Moreover, the clusters derived from both sets of genotypes were further validated by PCA (Fig. 6). Results were consistent with relationships indicated by phylogenetic tree analysis and structure analysis. AMOVA results explained the differential variation between the Korean set and the Merge set of populations (Table 2). Population variation among the Korean set was 10.34%, whereas a difference of 89.66% was found in individual samples within the population of the Korean set (Table 2). Likewise, a variation of 65.61% was found among the populations of the Merged set and a variation of 34.39% was observed within the individual population samples of the Merge set (Table 2).
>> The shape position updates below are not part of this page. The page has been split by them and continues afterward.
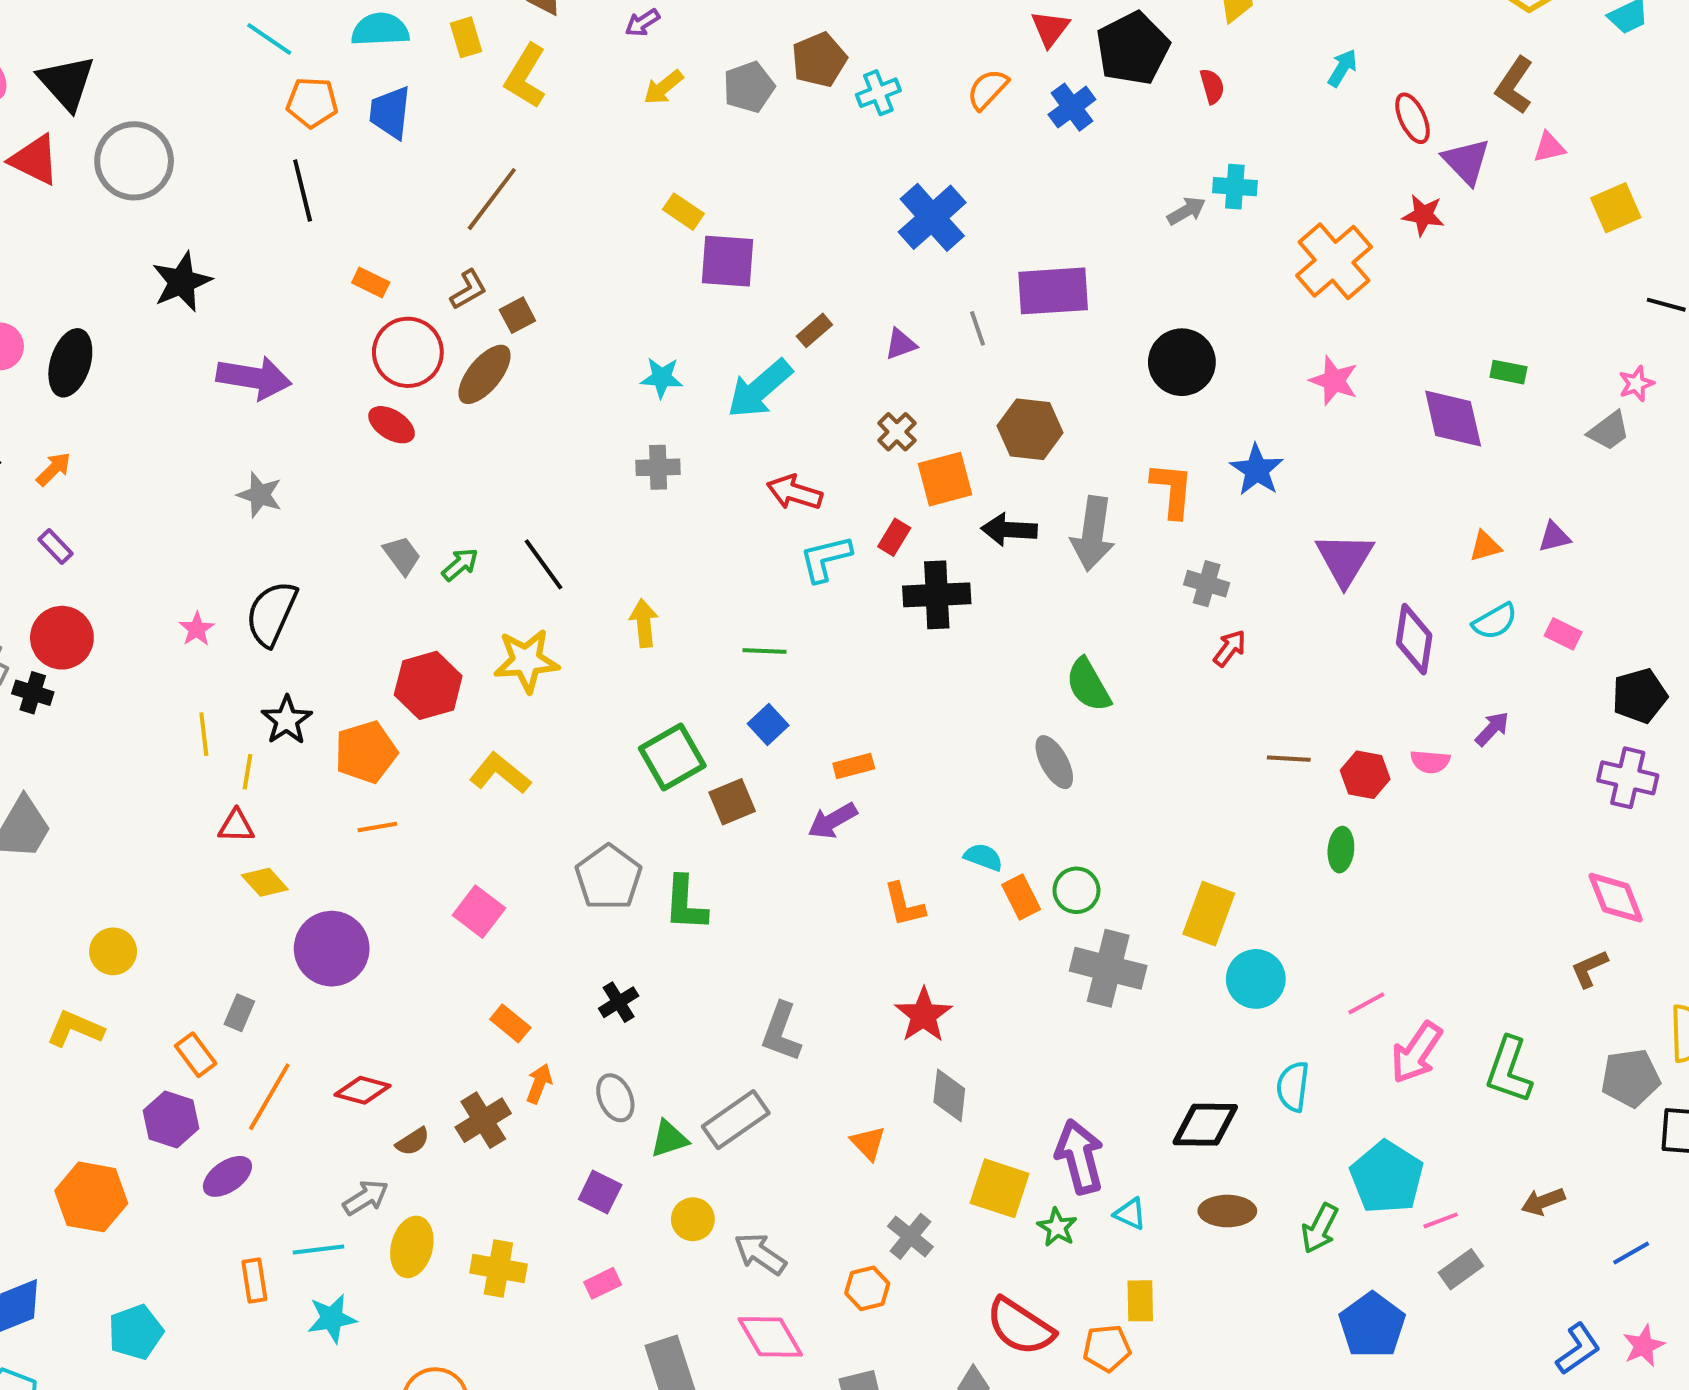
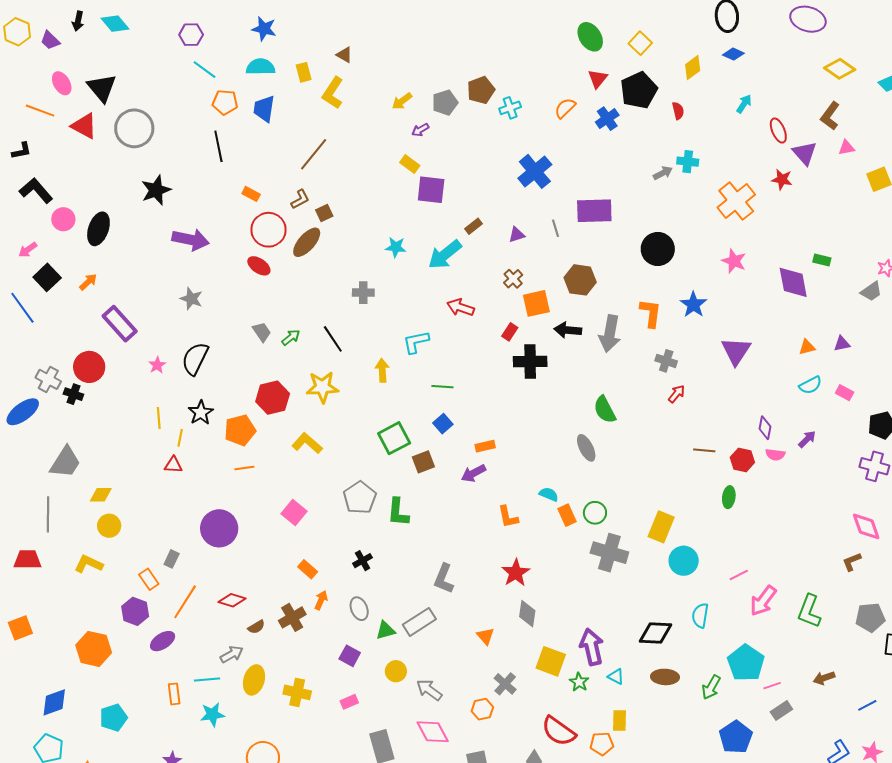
purple arrow: (642, 23) -> (420, 130), moved
gray cross: (658, 467) -> (363, 293), moved
purple rectangle: (55, 547) -> (120, 324), moved, size x2.0
cyan L-shape: (826, 559) -> (416, 342), moved
purple diamond: (1414, 639) -> (765, 428), moved, size x0.7
yellow diamond: (265, 882) -> (101, 495), moved, turned -50

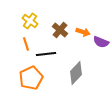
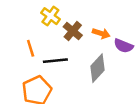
yellow cross: (30, 21) -> (50, 16), moved
gray diamond: (76, 73) -> (98, 68), moved

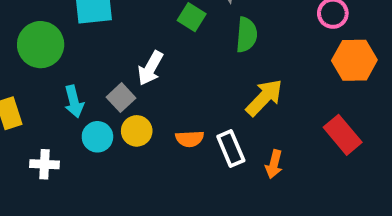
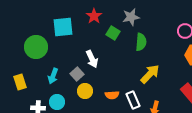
white arrow: (150, 68) -> (92, 59), turned -54
cyan arrow: (74, 101) -> (53, 76), turned 35
cyan circle: (97, 137) -> (57, 102), moved

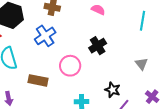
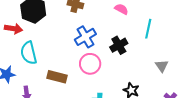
cyan line: (143, 21) -> (148, 29), moved
blue cross: (45, 36) -> (85, 37), moved

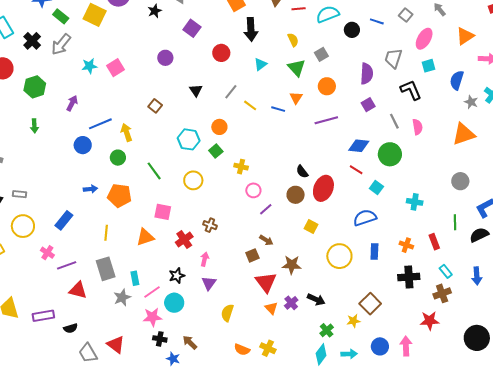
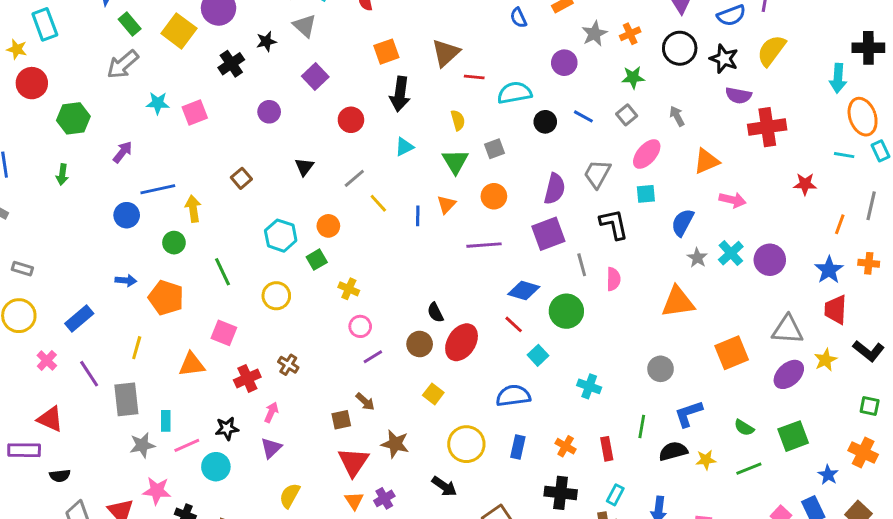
black cross: (32, 41) -> (231, 64), moved
purple square: (368, 105) -> (548, 234), size x1.6
blue line: (278, 109) -> (418, 216), turned 64
purple line: (67, 265) -> (89, 374), moved, turned 66
cyan rectangle: (446, 271) -> (615, 495), turned 56
red triangle: (78, 290) -> (50, 419), moved
black arrow: (316, 299) -> (444, 486), moved
pink star: (152, 317) -> (157, 491), moved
Overall, this study suggests that the high inbreeding coefficient and less variability in tested genotypes might be due to the self-pollination and repetitive selection of these peanut lines over the years during cultivar development and breeding process, which might have consequently reduced the genetic diversity. Therefore, the higher similarity and low genetic variability were observed in tested genotypes of the current study. This observation is in line with the pollination system and the history of peanut cultivation.
The increasing number of individuals and the routine use of population studies in genetics and breeding programs require flexibility and precision in genotyping methods. KASP marker assay is one such genotyping method that has emerged recently. It offers several advantages such as flexibility, robustness, multiplexing, cost-effectiveness, and rapid genotyping of small to large populations with hundreds of markers [54–56]. Thus, we developed KASP marker assays to validate and distinguish important pre-breeding genotypes using a unique SNP set that showed high-resolution calls on the Axiom 48K SNP assay and polymorphism between selected genotypes. Although the number of markers used for validation was small, the viability and usefulness of these markers were analyzed by selecting fewer SNPs to distinguish Korean origin peanut genotypes (n = 17). Our results were similar to those using Axiom array genotyping, thus confirming and validating results of SNP array (Table S5). Validation using KASP markers suggested that a newly developed marker set could be utilized to identify varieties or analyze hybrid purity. In addition, these sets of markers could be used in marker-assisted selection or marker-trait association studies. Our results were consistent with previous studies reporting the application of KASP assays in legume species including peanuts [52, 54, 55, 57].